**Your goal:**
All that should be output is the block of lines below from the line with "Открыто Круглосуточно" to the line with "muminprodukter i emalj", both included, exactly as written.

**Data excerpts:**
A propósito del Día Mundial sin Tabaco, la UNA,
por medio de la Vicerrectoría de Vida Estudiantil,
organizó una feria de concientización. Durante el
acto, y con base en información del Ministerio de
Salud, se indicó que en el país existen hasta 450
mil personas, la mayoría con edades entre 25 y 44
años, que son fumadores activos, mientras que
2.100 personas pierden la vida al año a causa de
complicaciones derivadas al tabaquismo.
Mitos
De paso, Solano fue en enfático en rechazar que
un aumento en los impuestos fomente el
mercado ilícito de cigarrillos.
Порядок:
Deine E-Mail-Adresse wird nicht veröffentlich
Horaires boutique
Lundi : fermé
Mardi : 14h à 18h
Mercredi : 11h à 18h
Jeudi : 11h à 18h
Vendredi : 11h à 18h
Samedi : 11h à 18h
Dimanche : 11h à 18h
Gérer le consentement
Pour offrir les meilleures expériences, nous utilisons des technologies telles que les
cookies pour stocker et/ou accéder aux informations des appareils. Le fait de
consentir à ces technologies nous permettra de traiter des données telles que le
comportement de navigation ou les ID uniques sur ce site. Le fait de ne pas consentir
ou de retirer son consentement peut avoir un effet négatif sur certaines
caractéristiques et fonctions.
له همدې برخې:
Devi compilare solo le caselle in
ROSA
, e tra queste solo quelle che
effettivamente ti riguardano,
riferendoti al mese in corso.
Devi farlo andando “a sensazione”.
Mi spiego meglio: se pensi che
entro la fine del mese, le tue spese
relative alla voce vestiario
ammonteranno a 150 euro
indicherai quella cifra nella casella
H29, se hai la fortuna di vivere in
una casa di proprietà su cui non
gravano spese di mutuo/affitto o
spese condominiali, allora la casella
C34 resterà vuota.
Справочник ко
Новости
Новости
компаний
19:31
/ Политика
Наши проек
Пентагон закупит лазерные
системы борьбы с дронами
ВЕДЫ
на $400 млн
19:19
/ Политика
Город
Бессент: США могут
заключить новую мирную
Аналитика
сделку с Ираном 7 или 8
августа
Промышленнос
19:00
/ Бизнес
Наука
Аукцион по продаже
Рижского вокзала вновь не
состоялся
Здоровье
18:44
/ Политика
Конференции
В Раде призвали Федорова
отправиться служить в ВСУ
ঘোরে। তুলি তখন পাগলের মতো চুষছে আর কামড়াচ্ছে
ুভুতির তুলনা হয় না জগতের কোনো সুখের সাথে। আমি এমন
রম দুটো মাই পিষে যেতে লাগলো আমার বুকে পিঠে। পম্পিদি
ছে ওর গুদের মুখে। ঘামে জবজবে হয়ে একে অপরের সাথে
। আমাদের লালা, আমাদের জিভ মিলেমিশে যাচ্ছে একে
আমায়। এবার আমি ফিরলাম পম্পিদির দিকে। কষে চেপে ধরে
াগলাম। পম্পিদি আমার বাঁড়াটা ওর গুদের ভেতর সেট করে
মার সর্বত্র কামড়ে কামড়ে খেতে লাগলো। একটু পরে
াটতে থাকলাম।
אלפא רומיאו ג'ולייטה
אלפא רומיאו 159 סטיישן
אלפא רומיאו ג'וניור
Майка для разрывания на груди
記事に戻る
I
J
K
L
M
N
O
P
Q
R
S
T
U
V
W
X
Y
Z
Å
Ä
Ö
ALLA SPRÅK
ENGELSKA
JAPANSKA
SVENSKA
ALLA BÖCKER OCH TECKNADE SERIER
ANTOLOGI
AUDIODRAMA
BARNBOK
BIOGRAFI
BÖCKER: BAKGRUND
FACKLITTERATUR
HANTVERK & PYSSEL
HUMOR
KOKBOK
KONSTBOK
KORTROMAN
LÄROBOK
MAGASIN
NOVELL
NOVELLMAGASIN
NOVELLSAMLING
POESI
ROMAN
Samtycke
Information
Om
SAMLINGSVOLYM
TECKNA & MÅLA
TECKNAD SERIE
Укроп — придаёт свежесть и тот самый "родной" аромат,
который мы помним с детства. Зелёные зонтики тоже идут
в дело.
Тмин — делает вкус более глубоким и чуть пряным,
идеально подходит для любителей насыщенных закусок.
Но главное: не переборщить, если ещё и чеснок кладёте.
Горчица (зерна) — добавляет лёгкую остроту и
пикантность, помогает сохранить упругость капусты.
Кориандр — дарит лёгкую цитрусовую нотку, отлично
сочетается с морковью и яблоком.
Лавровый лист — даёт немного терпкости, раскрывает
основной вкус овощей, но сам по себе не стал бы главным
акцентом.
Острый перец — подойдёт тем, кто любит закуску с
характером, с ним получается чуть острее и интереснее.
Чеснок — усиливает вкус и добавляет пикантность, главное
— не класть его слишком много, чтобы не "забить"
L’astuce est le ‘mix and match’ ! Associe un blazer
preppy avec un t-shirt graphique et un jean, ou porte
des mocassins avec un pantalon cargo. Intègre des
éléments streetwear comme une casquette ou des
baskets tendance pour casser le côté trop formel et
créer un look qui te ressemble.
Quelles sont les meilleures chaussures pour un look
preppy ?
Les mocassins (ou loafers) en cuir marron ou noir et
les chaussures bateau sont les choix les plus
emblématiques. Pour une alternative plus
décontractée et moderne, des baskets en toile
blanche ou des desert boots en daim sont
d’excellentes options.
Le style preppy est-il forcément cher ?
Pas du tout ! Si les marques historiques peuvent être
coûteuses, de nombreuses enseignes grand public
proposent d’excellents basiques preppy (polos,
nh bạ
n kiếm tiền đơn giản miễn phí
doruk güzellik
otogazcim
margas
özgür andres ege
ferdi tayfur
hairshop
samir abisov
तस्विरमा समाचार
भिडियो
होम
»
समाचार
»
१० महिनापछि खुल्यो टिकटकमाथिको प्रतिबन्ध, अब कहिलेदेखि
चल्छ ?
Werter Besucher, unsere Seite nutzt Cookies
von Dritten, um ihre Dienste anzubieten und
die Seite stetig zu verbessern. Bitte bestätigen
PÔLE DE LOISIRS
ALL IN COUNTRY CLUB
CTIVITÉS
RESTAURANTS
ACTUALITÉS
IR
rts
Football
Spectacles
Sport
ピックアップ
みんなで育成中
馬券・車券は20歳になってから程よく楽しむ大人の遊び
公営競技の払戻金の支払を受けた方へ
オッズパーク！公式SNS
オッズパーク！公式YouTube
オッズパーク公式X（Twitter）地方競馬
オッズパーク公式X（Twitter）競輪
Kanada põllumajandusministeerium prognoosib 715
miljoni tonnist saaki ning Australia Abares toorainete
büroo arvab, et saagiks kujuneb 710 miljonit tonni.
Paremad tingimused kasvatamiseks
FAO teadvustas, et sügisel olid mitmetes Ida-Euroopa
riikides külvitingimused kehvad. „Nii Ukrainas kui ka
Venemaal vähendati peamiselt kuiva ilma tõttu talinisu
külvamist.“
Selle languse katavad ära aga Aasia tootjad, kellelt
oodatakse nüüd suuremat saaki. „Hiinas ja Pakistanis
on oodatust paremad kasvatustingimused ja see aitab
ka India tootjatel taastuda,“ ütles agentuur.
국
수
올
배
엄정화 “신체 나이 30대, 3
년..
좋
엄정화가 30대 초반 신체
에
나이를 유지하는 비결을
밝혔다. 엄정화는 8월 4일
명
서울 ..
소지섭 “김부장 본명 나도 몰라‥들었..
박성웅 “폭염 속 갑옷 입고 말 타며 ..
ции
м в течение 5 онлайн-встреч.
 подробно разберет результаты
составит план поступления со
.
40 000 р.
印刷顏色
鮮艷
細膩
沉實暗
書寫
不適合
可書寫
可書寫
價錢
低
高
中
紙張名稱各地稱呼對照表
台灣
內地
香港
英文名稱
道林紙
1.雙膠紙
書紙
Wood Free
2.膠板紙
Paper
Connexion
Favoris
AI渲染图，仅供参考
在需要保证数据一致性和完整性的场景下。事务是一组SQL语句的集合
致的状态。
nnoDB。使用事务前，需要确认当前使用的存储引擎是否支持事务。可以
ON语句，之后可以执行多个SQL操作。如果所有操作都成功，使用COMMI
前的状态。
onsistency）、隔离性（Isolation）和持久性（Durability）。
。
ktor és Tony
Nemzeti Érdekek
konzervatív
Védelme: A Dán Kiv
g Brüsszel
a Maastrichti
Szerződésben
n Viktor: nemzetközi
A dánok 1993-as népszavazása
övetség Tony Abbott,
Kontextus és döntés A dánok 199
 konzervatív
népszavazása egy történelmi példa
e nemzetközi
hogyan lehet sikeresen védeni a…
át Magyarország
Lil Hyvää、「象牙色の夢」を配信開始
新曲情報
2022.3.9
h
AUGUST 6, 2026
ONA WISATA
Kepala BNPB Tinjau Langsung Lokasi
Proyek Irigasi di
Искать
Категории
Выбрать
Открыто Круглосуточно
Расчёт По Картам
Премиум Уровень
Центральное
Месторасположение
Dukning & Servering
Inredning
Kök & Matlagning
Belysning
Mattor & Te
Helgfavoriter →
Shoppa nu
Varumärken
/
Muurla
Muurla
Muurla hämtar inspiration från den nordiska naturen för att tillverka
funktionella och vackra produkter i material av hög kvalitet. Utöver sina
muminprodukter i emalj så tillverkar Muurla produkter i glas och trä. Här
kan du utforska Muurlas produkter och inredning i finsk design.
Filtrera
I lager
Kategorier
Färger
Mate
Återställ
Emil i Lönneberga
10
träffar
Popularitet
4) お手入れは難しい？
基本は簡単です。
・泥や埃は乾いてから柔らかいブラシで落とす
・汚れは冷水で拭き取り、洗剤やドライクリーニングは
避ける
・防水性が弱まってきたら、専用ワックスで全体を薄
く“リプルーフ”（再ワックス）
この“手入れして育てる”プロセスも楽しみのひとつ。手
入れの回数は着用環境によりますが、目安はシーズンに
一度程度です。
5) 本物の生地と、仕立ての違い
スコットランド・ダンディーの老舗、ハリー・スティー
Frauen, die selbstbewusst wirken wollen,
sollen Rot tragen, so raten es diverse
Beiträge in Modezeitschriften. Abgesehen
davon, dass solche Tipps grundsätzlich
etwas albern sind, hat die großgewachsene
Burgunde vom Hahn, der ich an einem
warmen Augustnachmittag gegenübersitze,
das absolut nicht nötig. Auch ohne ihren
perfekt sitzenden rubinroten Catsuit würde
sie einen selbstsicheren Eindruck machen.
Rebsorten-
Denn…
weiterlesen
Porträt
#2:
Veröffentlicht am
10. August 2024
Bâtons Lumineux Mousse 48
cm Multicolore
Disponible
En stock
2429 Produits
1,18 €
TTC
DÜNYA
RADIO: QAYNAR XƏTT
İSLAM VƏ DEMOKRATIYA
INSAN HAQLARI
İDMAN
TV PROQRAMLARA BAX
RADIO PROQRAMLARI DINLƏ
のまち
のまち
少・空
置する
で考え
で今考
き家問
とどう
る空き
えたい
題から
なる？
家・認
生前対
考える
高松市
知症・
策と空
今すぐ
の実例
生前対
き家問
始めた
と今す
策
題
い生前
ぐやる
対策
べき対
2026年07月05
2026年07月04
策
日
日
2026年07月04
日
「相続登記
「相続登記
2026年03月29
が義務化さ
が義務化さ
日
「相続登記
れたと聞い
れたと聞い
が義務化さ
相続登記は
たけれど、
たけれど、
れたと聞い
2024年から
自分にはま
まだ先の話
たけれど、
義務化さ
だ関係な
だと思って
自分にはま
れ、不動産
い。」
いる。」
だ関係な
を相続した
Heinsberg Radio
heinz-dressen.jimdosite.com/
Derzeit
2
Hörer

**Answer box:**
Открыто Круглосуточно
Расчёт По Картам
Премиум Уровень
Центральное
Месторасположение
Dukning & Servering
Inredning
Kök & Matlagning
Belysning
Mattor & Te
Helgfavoriter →
Shoppa nu
Varumärken
/
Muurla
Muurla
Muurla hämtar inspiration från den nordiska naturen för att tillverka
funktionella och vackra produkter i material av hög kvalitet. Utöver sina
muminprodukter i emalj så tillverkar Muurla produkter i glas och trä. Här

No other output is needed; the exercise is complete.